Your assignment: Copy all lines below that use the word "tabela".

[Collected data]
>>>
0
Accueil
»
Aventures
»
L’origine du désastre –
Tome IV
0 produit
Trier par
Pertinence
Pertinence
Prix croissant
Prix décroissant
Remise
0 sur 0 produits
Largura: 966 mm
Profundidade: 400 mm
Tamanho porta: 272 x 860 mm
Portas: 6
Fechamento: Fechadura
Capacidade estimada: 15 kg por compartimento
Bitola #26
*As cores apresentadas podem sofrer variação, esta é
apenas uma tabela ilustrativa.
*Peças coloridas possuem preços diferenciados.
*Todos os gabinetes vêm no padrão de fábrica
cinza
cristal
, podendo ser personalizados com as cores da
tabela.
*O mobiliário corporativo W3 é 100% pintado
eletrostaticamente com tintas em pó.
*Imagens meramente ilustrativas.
<<<
Task result:
apenas uma tabela ilustrativa.
tabela.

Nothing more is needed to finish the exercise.